The kind of liberalism espoused here by Marlow is simply shocking to Post Colonial reader.
When Marlow's African helmsman falls down with a spear in his heart he gives his white master one final disquieting look.
“And the intimate profundity of that look he gave me when he received his hurt remains to this day in my memory like a claim of distant kinship affirmed in a supreme moment.”

The black man lays a claim on the white man which is well-nigh intolerable. It is the laying of this claim which frightens and at the same time fascinates Conrad.
Achebe emphatically declares: “The point of my observations should be quite clear by now, namely that Joseph Conrad was a bloody racist.”

Achebe is outraged at reducing Africa to the role of props for the break-up of one petty European mind: “Africa [Conrad sees] as a setting and backdrop which eliminates the African as human factor. Africa as a metaphysical battlefield devoid of all recognizable humanity, into which the wandering European enters at his peril”. “Whatever Conrad's problems were”, Achebe sums up, “you might say he is now safely dead. Quite true. Unfortunately his heart of darkness plagues us still.”
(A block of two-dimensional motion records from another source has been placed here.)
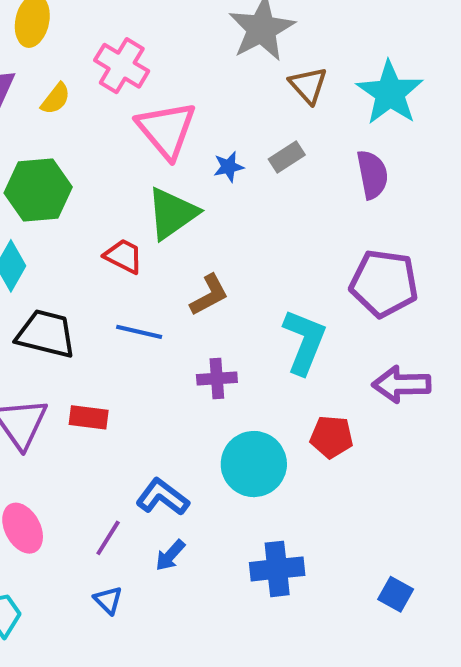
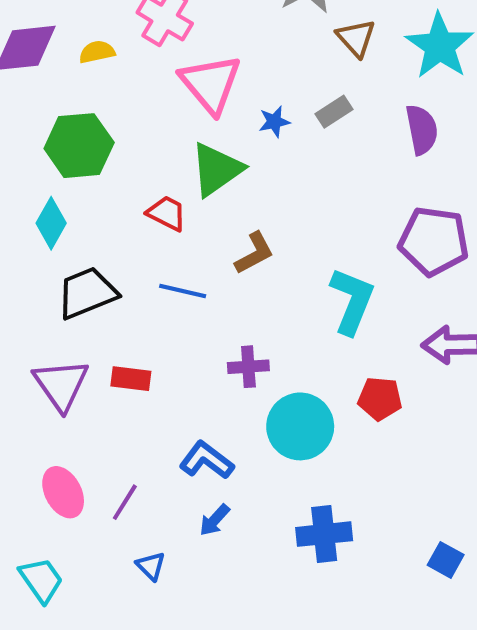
yellow semicircle: (56, 99) -> (97, 52), turned -140
black trapezoid: (46, 334) -> (87, 293), turned -36
purple cross: (217, 379) -> (248, 367), moved
purple line: (108, 538) -> (125, 502), moved

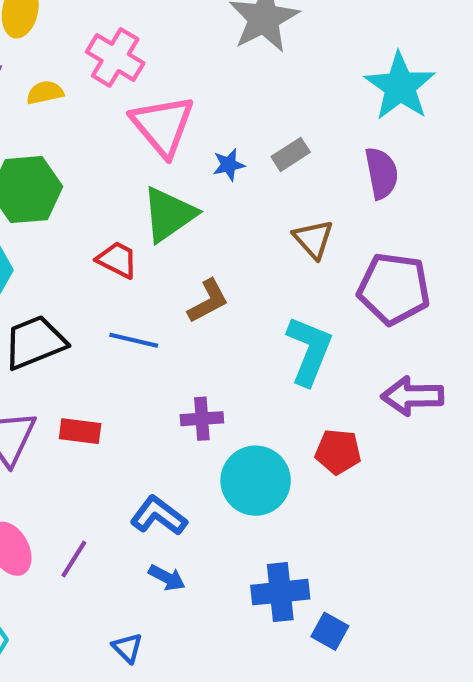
brown triangle: (356, 38) -> (313, 239), moved
blue arrow: (215, 520) -> (167, 578), turned -104
blue square: (446, 560) -> (330, 631), moved
blue triangle: (151, 566) -> (128, 648), moved

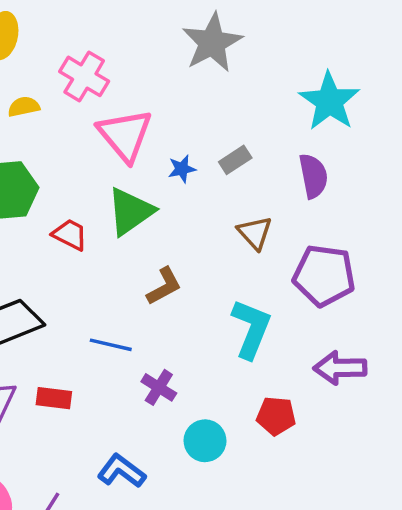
red trapezoid: (117, 260) -> (70, 235), moved
blue line: (134, 340) -> (111, 345), moved
purple cross: (202, 419) -> (159, 387), turned 36
cyan circle: (256, 481) -> (205, 441), size x0.7

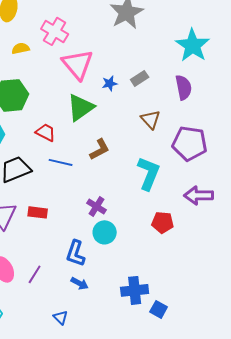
red trapezoid: (70, 235) -> (46, 132), moved
blue line: (111, 345) -> (61, 162), moved
cyan circle: (205, 441) -> (105, 232), moved
blue L-shape: (121, 471) -> (76, 253), turned -108

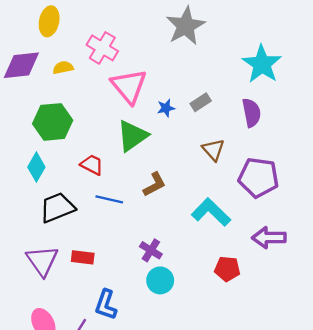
cyan L-shape: (149, 173) -> (211, 212), turned -68
blue L-shape: (76, 253) -> (106, 305), moved

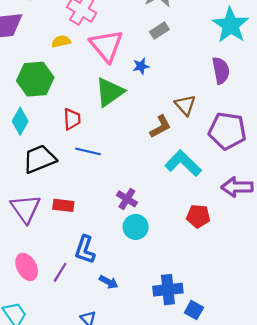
yellow semicircle: (63, 68) -> (61, 41), moved
gray rectangle: (201, 102) -> (159, 31), moved
red trapezoid: (92, 165) -> (72, 119), turned 60
brown L-shape: (154, 184) -> (160, 127), moved

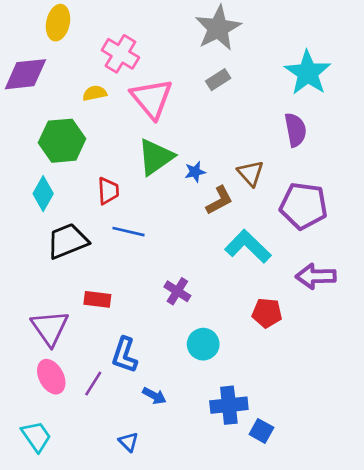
blue star: (141, 66) -> (195, 172), moved
purple triangle: (26, 209) -> (50, 328), moved
cyan circle: (136, 227) -> (203, 344), moved

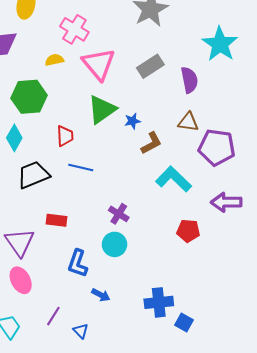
gray rectangle: (218, 80) -> (150, 66), moved, size x1.4
purple semicircle: (295, 130) -> (189, 80), moved
brown triangle: (251, 173) -> (188, 122), moved, turned -40
cyan circle: (203, 344) -> (114, 244), moved
purple line: (93, 383) -> (53, 316), moved

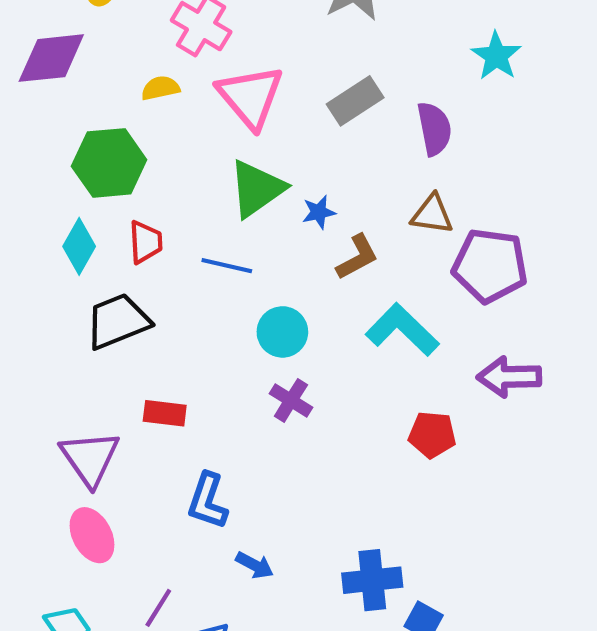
cyan star: (220, 44) -> (496, 56), size x0.7
red trapezoid: (65, 136) -> (145, 242), moved
blue line: (81, 167) -> (227, 266), moved
cyan circle: (114, 244) -> (282, 332), moved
Those who disagree with Achebe put across a series of arguments that revert back to the ideological environment under which the novel was conceived and written. They point out that Conrad set his story in the Belgian Congo of the 1890s when the Africans in the Congo region were being forced to extract ivory and rubber for the Empire at gunpoint. They think that Conrad attacks imperialism because he identifies it with clear plunder and not the pretensions of civilizing the savage and spreading Christianity.
However, even then, Conrad's attack of imperialism has its contradictions. Conrad questions the morality of colonialism and exploitation but he does not question the colonial mission itself.
One of Kurtz's last utterances: "Exterminate the brutes!" demonstrates the keynote of Conrad’s underlying theme. Despite the frenzy, Kurtz knows the clear cut racial divisions and his “white-men's duties” in Africa.
In addition, "Darkness" in Heart of Darkness tends to be metaphorical. In Heart of Darkness evil is portrayed as African and it is also because some white men in the Heart of Darkness behave like Africans!
Reading Heart of Darkness, it is certain that, though, it shows the extremities of imperialism, but it definitely confirms the western concept of Africa as the land of non-human savages. If the novel caused sympathy towards the African, it was that sympathy one has for an animal in agony, not fellow human beings.
Summing up, Joseph Conrad, then, was a thorough-going racist, who in the words   Bernard C. Mayer, his own biographer, “notoriously inaccurate in the rendering of his own history.”